BABOUS LA PORT, Haiti -- Relief workers in Haiti have been engaged in a desperate bid to keep the cholera epidemic from spreading after hurricane Tomas skirted the island, dumping heavy rain in some areas.
Before the storm, the outbreak was slowing. With massive flooding caused by the heavy rains, there are new worries that the waterborne disease will spread into new areas.
Rain fell in torrents in areas in the city of Leogane.
"It is as if that city can't catch a break," said David Darg, Disaster Relief Director of Operation Blessing International. "They were the epicenter of the earthquake, and now the horrific floods. It was the only city that sustained massive flooding after hurricane Tomas."
Miles away, hurricane survivor Alicia Pierre was happy her home was still standing after all the pouring rains, even though it has been damaged.
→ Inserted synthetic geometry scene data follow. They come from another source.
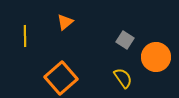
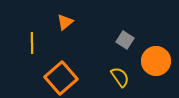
yellow line: moved 7 px right, 7 px down
orange circle: moved 4 px down
yellow semicircle: moved 3 px left, 1 px up
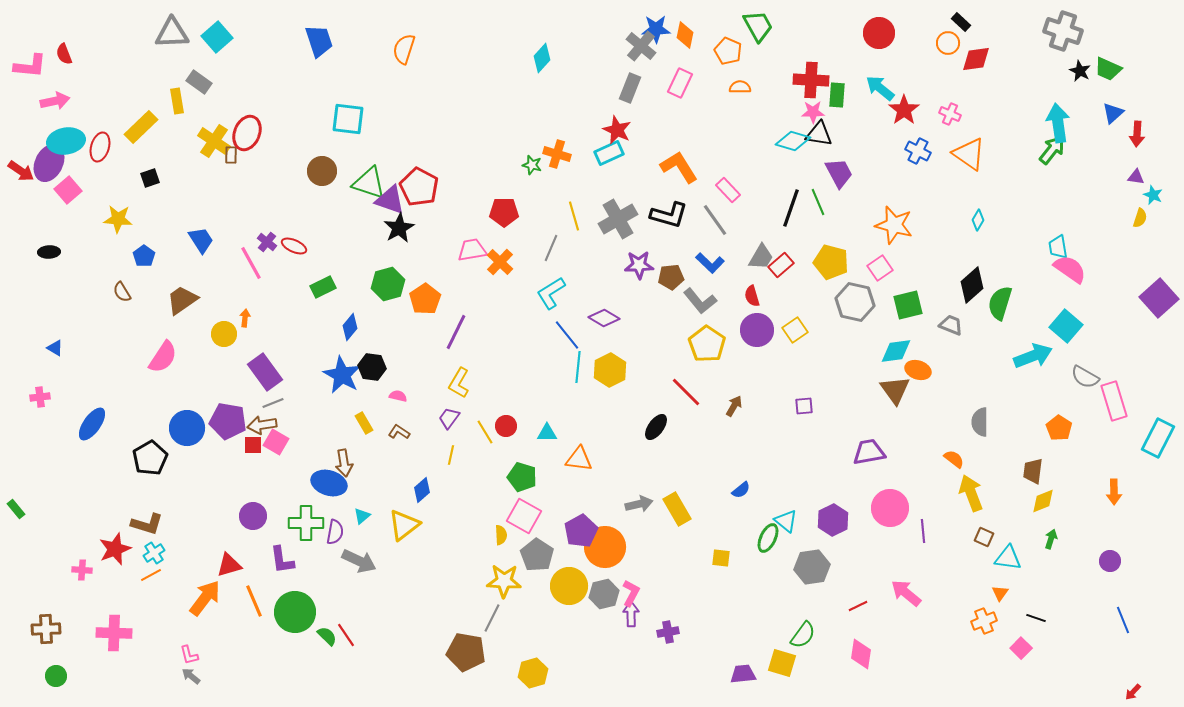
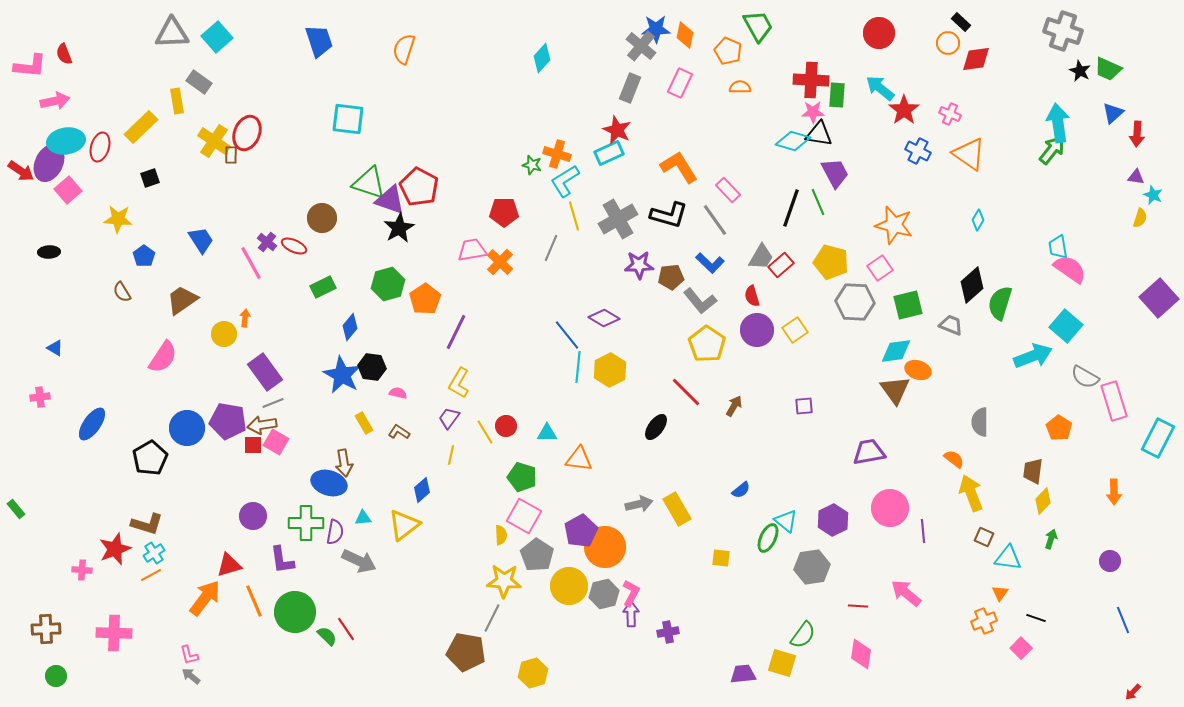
brown circle at (322, 171): moved 47 px down
purple trapezoid at (839, 173): moved 4 px left
cyan L-shape at (551, 293): moved 14 px right, 112 px up
gray hexagon at (855, 302): rotated 9 degrees counterclockwise
pink semicircle at (398, 396): moved 3 px up
yellow diamond at (1043, 501): rotated 24 degrees counterclockwise
cyan triangle at (362, 516): moved 1 px right, 2 px down; rotated 36 degrees clockwise
red line at (858, 606): rotated 30 degrees clockwise
red line at (346, 635): moved 6 px up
She said the rain came late at night, and soaked everything, including her bed. She had nowhere to go during the storm.
With the hurricane and the flood waters of Tomas now behind them, the focus turns to making sure the people of Haiti have clean drinking water.
Operation Blessing International has been installing water filtration systems in areas around the capital city of Port-au-Prince since January's deadly earthquake.
On Monday, the team packed up a filtration system, along with boxes of bleach, and headed north to the St. Marc region of the island nation.
"She is dead," said Edouard Jenkens, St. Marc Region resident. "She drank some water. She is dead. So much trouble. My friend, he is dead. My cousin, he is dead."
Jenkens and many others have seen loved ones die, because of the cholera outbreak, but their fears have diminished since the floodwaters receded.
"It was much worse yesterday," Darg said. "This whole area was like a lake. The good news is the water is receding. The scary thing is what the water is leaving behind."
Port Kno, about 15 miles north of Saint Marc, is the heart of the cholera epidemic. With an already contaminated creek, combined with the floodwater of Thomas, shows why it's so important that the drinking water is clean.
A filtration system pulls up to 10,000 gallons of water from the local river a day and makes it drinkable. It's a lifeline in struggling community.
Children rush to fill their jugs, not long after Operation Blessing's team has finished the installation of the system.
"Cholera started in this area," Darg said. "Just two weeks ago, we were in this village and seeing people being brought on stretchers. People were dying in this village. That makes the flooding all the more serious."
Before leaving the region, Operation Blessing distributed bleach containers to 1,000 families. The bleach will be used to clean their homes and potentially save more lives.